MAX/MSP, SuperCollider, and Pd/GEM

MSP, which runs only on the Macintosh, is a new set of externals (objects not included in the original Max environment) that are designed to run within the Max environment. Max uses a graphical programming interface with a very gentle learning curve making it possible to create complex designs without knowing any programming language. The MSP externals allow a user to influence the synthesized sound in realtime.

Our example of an instrument in MSP tests the affect of vibrato on subjects’ ability to quickly determine pitch (Yoo et al. 1998). In this experiment, the subject is first presented with either a straight pitch or a vibrato pitch, followed by a straight pitch.
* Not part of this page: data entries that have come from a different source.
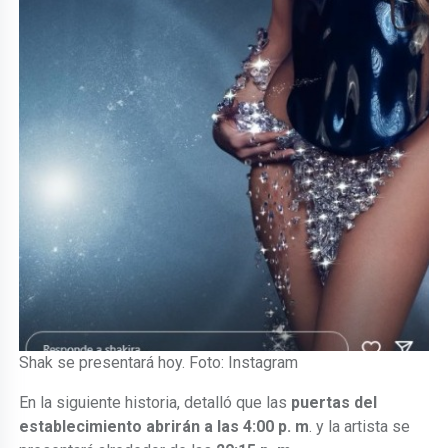
Shak se presentará hoy. Foto: Instagram
En la siguiente historia, detalló que las
puertas del
establecimiento abrirán a las 4:00 p. m
. y la artista se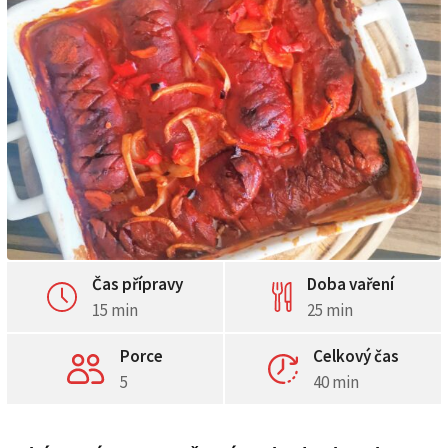
Čas přípravy
Doba vaření
15 min
25 min
Porce
Celkový čas
5
40 min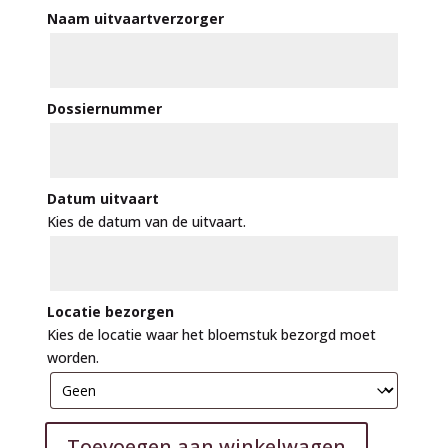
Naam uitvaartverzorger
Dossiernummer
Datum uitvaart
Kies de datum van de uitvaart.
Locatie bezorgen
Kies de locatie waar het bloemstuk bezorgd moet
worden.
Toevoegen aan winkelwagen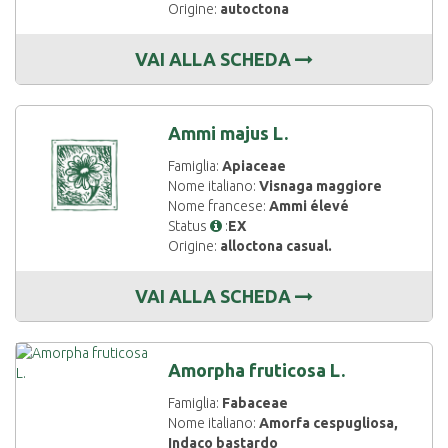
Origine:
autoctona
VAI ALLA SCHEDA
Ammi majus L.
Famiglia:
Apiaceae
Nome italiano:
Visnaga maggiore
Nome francese:
Ammi élevé
Status
:
EX
Origine:
alloctona casual.
VAI ALLA SCHEDA
Amorpha fruticosa L.
Famiglia:
Fabaceae
Nome italiano:
Amorfa cespugliosa,
Indaco bastardo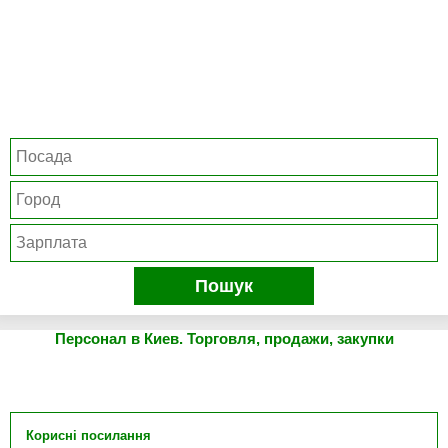
Пошук
Персонал в Киев. Торговля, продажи, закупки
Корисні посилання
The subjects are asked to determine if the second pitch is higher or lower than the first pitch. In the second part of the experiment, the order is reversed, with subjects hearing either a straight or vibrato tone for the second pitch. Max allowed for an intuitive user interface, which has visual feedback for responses entered by selecting one of four choices from the keyboard (Figure 1). Also, all of the stimuli were recordings of an acoustic violin stored as soundfiles on the hard disk. These files are accessed in random order during the course of the experiment.
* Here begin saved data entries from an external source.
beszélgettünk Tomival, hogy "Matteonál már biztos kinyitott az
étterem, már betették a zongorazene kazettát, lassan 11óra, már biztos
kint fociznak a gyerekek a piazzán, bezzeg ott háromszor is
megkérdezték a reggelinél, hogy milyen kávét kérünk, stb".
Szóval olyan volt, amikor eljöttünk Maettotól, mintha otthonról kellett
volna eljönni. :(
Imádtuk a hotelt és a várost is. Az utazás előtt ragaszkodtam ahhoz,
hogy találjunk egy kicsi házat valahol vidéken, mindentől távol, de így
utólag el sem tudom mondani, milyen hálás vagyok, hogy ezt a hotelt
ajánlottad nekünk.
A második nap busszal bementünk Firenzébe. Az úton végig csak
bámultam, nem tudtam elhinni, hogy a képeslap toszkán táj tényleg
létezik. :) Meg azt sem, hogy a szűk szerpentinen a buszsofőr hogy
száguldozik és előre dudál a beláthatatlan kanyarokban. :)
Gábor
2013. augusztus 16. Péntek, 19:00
Figure 1. An example of a GUI in Max/MSP.

While Max and Pd both use a graphical programming environment, SuperCollider uses a more traditional, but very powerful text-based programming paradigm, and is designed to run only on the Macintosh. Its syntax is borrowed from the commonly-used programming languages SmallTalk and C, and may initially be more difficult to master for a researcher with little programming background, as compared to a programming environment that is completely graphical. However, SuperCollider implements an easily configurable graphical user interface that has intuitive controls such as buttons and sliders that can be assigned to any parameter of the synthesis. This makes it very simple to not only have the synthesis occur in realtime, but also to base that synthesis on a subject’s interaction with the instrument. SuperCollider allows for the programming of synthesized instruments in a higher-level language than has been widely available previously (McCartney 1996).

In our trial FM matching experiment using SuperCollider, the subject is asked to manipulate two sliders to match the pitch and timbre of a frequency-modulated test tone (Figure 2). The sliders correspond to the carrier frequency and index of the FM tone produced. The subject may ask to hear the tone they are being asked to match, hear the tone that results from their slider settings, and change that tone in realtime as they listen and move the sliders. Additionally, subjects finalize their response, return to a previous test, advance to the next test, or end the testing session. The results of the test may then be recovered as text. The subject never has to interact with the program other than through the GUI.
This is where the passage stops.